TASK PROMPT = Reproduce word for word the lines between those holding "antes del otoño" and "者應當都適用，如果不放心的民眾可以後續消費時進一", inclusive, and nothing else from the data below.

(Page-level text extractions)
_ _ _
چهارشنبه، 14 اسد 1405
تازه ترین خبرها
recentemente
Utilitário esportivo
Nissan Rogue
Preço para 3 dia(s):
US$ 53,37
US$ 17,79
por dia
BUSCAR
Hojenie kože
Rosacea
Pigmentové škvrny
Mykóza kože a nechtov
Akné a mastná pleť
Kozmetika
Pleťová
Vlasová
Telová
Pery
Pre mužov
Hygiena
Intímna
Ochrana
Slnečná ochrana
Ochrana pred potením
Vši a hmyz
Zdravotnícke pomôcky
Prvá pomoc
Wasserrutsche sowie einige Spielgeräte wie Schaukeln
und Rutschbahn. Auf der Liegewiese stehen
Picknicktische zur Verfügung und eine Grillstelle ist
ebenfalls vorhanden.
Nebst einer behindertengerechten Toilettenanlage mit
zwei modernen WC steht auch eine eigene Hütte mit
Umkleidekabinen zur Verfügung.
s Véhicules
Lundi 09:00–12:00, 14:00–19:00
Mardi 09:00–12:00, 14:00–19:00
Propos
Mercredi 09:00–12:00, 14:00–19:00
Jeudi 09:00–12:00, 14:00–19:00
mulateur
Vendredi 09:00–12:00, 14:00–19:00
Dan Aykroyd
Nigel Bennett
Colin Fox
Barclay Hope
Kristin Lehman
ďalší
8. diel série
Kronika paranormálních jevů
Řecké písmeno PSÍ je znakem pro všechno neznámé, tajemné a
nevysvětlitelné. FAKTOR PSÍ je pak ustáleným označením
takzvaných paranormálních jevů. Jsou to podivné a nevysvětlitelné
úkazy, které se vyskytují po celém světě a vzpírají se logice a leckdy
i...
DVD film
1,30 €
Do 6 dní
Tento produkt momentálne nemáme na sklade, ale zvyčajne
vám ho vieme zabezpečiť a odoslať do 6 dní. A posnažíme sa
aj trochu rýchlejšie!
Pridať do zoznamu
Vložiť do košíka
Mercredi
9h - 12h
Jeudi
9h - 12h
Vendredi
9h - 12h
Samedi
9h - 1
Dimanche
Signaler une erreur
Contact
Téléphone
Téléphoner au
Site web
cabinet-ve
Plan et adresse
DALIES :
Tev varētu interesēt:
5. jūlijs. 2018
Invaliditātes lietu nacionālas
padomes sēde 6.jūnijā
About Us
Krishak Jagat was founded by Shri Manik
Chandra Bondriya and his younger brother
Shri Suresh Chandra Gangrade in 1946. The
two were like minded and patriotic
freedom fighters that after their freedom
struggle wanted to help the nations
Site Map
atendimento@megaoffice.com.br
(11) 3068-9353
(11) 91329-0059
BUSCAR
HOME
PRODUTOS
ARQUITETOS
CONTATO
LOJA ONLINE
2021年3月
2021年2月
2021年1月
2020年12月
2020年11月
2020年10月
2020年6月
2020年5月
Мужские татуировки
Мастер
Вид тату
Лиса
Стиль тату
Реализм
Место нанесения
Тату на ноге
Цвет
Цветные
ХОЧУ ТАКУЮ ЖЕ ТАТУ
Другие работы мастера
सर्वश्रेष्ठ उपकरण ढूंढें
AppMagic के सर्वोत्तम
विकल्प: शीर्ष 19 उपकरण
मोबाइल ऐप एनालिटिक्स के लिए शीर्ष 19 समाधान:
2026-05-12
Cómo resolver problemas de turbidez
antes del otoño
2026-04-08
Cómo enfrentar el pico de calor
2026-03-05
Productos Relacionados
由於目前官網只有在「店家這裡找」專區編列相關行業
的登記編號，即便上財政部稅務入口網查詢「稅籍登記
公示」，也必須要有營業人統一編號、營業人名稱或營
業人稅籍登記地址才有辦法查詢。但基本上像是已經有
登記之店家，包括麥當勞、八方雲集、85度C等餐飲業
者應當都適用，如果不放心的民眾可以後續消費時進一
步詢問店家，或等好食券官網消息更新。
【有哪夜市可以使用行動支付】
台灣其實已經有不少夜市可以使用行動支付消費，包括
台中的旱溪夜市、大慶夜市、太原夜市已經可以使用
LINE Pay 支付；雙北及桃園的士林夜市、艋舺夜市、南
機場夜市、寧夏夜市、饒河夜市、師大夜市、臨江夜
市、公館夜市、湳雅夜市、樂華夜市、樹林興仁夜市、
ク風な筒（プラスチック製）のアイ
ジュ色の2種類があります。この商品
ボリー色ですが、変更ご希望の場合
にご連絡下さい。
_ _ _
SOLUTION FOR THIS PROBLEM =
antes del otoño
2026-04-08
Cómo enfrentar el pico de calor
2026-03-05
Productos Relacionados
由於目前官網只有在「店家這裡找」專區編列相關行業
的登記編號，即便上財政部稅務入口網查詢「稅籍登記
公示」，也必須要有營業人統一編號、營業人名稱或營
業人稅籍登記地址才有辦法查詢。但基本上像是已經有
登記之店家，包括麥當勞、八方雲集、85度C等餐飲業
者應當都適用，如果不放心的民眾可以後續消費時進一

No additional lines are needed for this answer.